My summer vacation was a blast. When September was just around the corner, I was almost convinced I’d beat it. The curse of the blood sacrifice, as I now called it. I was feeling fine. My senses dulled by alcohol most nights, my body preoccupied with the pleasure my men gave me… I was feeling fine. No, I wasn’t rotting from the inside. No, my pores weren’t giving off a slight odor of wet dirt and worms. I didn’t taste blood on my tongue, no. I was fine.

I was falling apart. Like Francis had told me would happen if I didn’t feed the monster. It only kept me alive if I did my part and kept it alive. Not that it was dying or anything… He had plenty of revenant servants who stopped by to feed it. Not just Francis, like I’d thought. Many had been returned to the land of the living by Yig, and there were many wells along the coast. The Great Old One’s tentacles extended far and wide, which made me wonder… How big was this creature?

A cosmic god, indeed.

“Mila, you have to,” Francis had gotten in the habit of telling me a few times a day. “You have to, or you’ll rot on your feet and die.”

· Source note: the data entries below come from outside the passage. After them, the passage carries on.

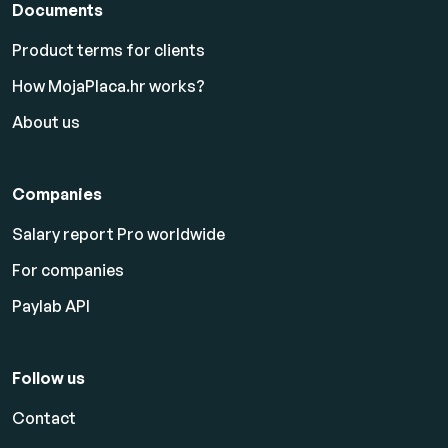
Documents
Product terms for clients
How MojaPlaca.hr works?
About us
Companies
Salary report Pro worldwide
For companies
Paylab API
Follow us
Contact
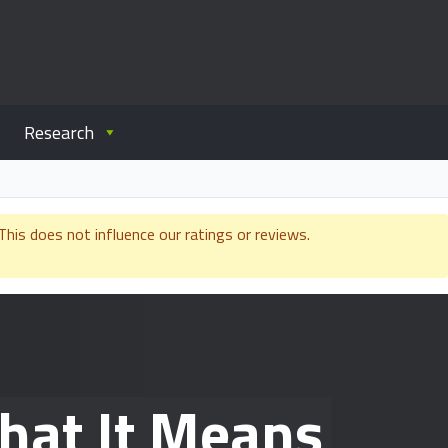
Research
is does not influence our ratings or reviews.
hat It Means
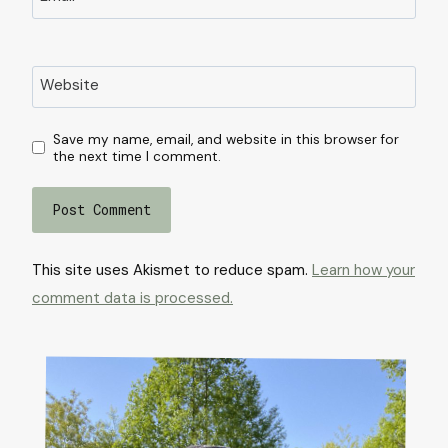
Website
Save my name, email, and website in this browser for
the next time I comment.
This site uses Akismet to reduce spam.
Learn how your
comment data is processed.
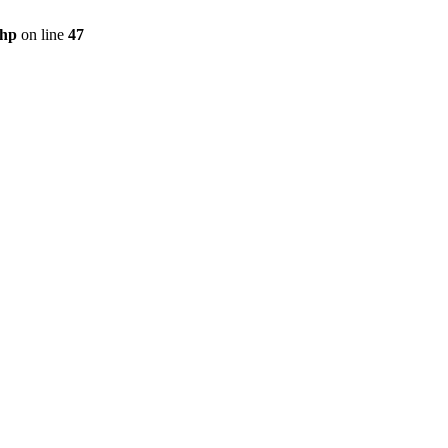
php
on line
47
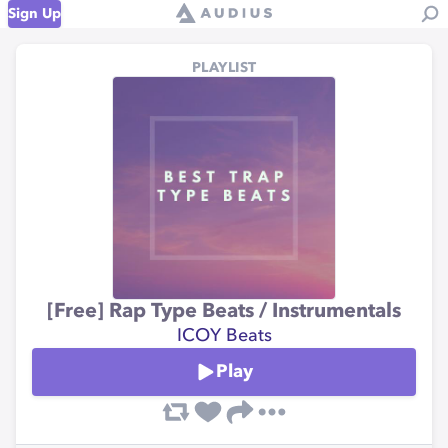
Sign Up
PLAYLIST
[Free] Rap Type Beats / Instrumentals
ICOY Beats
Play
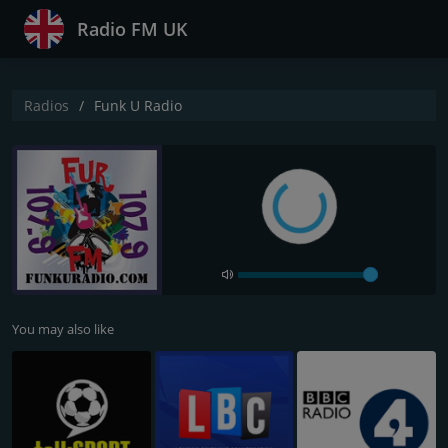
Radio FM UK
Radios
Funk U Radio
You may also like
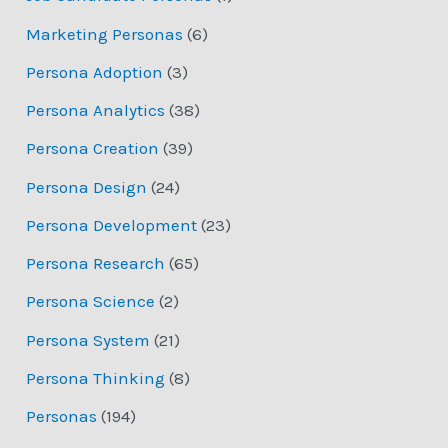
Marketing Personas
(6)
Persona Adoption
(3)
Persona Analytics
(38)
Persona Creation
(39)
Persona Design
(24)
Persona Development
(23)
Persona Research
(65)
Persona Science
(2)
Persona System
(21)
Persona Thinking
(8)
Personas
(194)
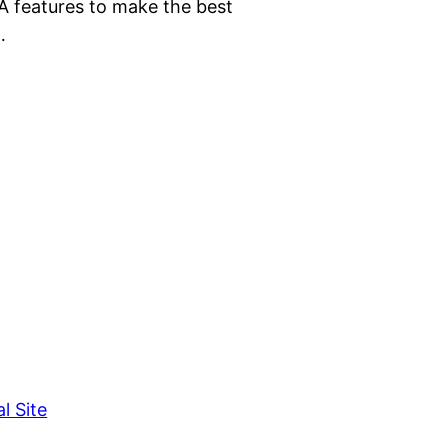
 features to make the best
…
l Site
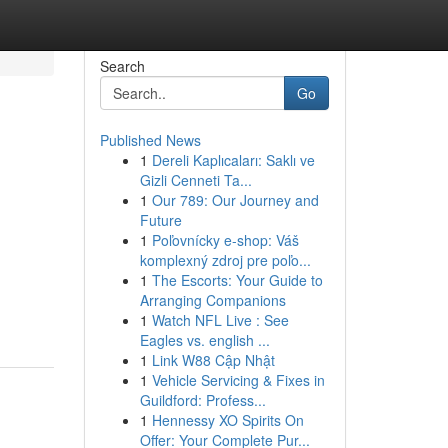
Search
Go
Published News
1
Dereli Kaplıcaları: Saklı ve
Gizli Cenneti Ta...
1
Our 789: Our Journey and
Future
1
Poľovnícky e-shop: Váš
komplexný zdroj pre poľo...
1
The Escorts: Your Guide to
Arranging Companions
1
Watch NFL Live : See
Eagles vs. english ...
1
Link W88 Cập Nhật
1
Vehicle Servicing & Fixes in
Guildford: Profess...
1
Hennessy XO Spirits On
Offer: Your Complete Pur...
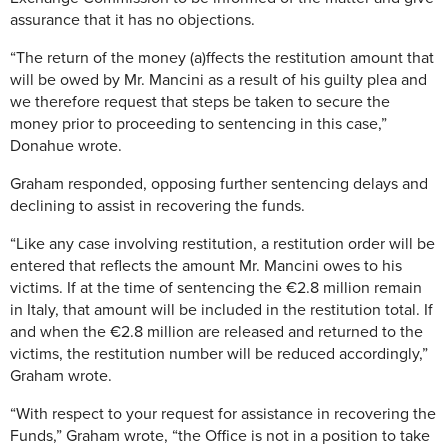
assurance that it has no objections.
“The return of the money (a)ffects the restitution amount that
will be owed by Mr. Mancini as a result of his guilty plea and
we therefore request that steps be taken to secure the
money prior to proceeding to sentencing in this case,”
Donahue wrote.
Graham responded, opposing further sentencing delays and
declining to assist in recovering the funds.
“Like any case involving restitution, a restitution order will be
entered that reflects the amount Mr. Mancini owes to his
victims. If at the time of sentencing the €2.8 million remain
in Italy, that amount will be included in the restitution total. If
and when the €2.8 million are released and returned to the
victims, the restitution number will be reduced accordingly,”
Graham wrote.
“With respect to your request for assistance in recovering the
Funds,” Graham wrote, “the Office is not in a position to take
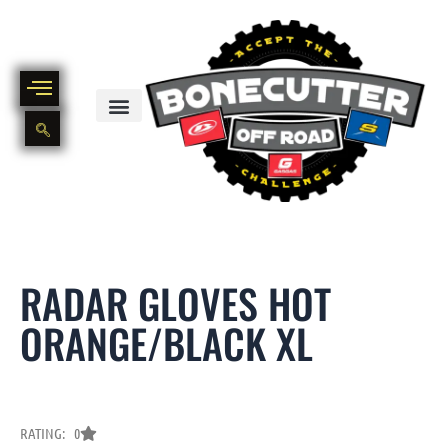
Skip
to
content
BIKE PART OUT INVENTORY
NEW AND USED BIKE INVENTORY
RADAR GLOVES HOT
ORANGE/BLACK XL
RATING: 0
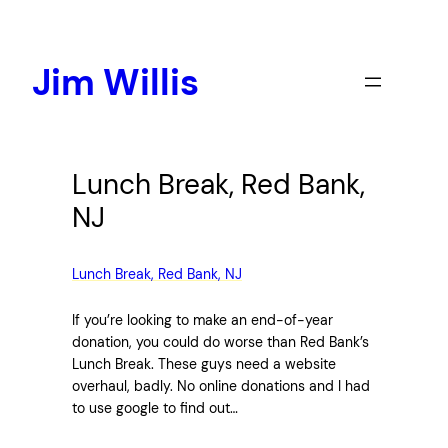
Skip
to
content
Jim Willis
Lunch Break, Red Bank,
NJ
Lunch Break, Red Bank, NJ
If you’re looking to make an end-of-year
donation, you could do worse than Red Bank’s
Lunch Break. These guys need a website
overhaul, badly. No online donations and I had
to use google to find out…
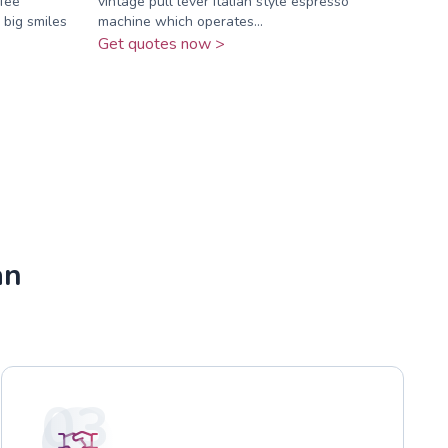
fee
vintage pull lever Italian style espresso
 big smiles
machine which operates...
Get quotes now >
an
03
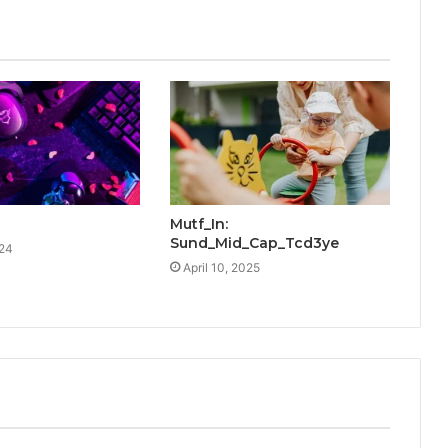
Mutf_In:
Sund_Mid_Cap_Tcd3ye
024
April 10, 2025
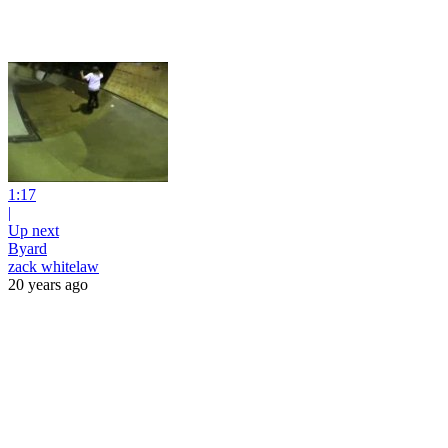
1:17
|
Up next
Byard
zack whitelaw
20 years ago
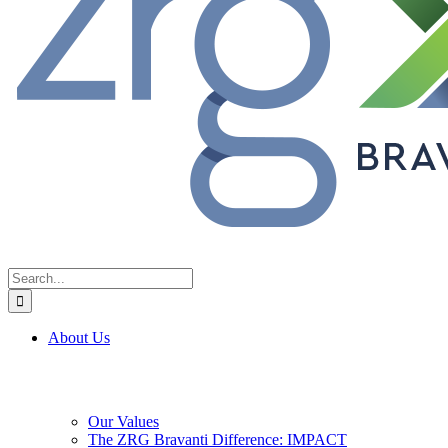
Search
for:
About Us
Our Values
The ZRG Bravanti Difference: IMPACT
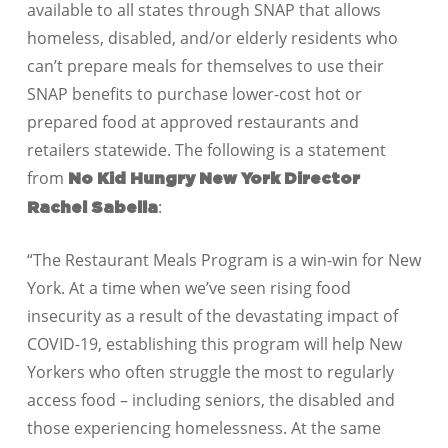
available to all states through SNAP that allows
homeless, disabled, and/or elderly residents who
can’t prepare meals for themselves to use their
SNAP benefits to purchase lower-cost hot or
prepared food at approved restaurants and
retailers statewide.
The following is a statement
from
No Kid Hungry New York Director
:
Rachel Sabella
“The Restaurant Meals Program is a win-win for New
York. At a time when we’ve seen rising food
insecurity as a result of the devastating impact of
COVID-19, establishing this program will help New
Yorkers who often struggle the most to regularly
access food – including seniors, the disabled and
those experiencing homelessness.
At the same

“So I’ll rot and die. Because I’ll never,” I always said, emphasizing each word, “ever…”

* * *

Pazuzu had found her for me. He was a demon, and demons were in the business of sinful people. She was petite, with black hair and brown eyes, dressed in designer clothes. Nothing about her betrayed that she recruited barely legal girls from poor eastern countries to work in the west as dancers. That was what she told them. Once they got to the US, they soon realized their new job had nothing to do with dancing.

Francis had tied her up good, blindfolded her, and stuffed a rag in her mouth. As he and Paz pushed her to her knees in front of the well, she whimpered.

I was shaking. My head was throbbing, my skin burned hot with fever, sweat gathered at the edges of my hair, dripping down my temples. I felt sick to my stomach. Bile rose in my throat, and I swallowed heavily, forced it back down. It tasted bitter. I’d already vomited twice. My ears buzzed. I could barely hear GC’s meek encouragements. What the fuck was he even saying? How could he be encouraging me? He was… telling me about her misdeeds, something about sex traffic statistics in North America alone. I didn’t care. I didn’t want to hear any of it. Sariel asked me if I wanted to know her name, and I yelled at him. What did I yell? Did I even use words?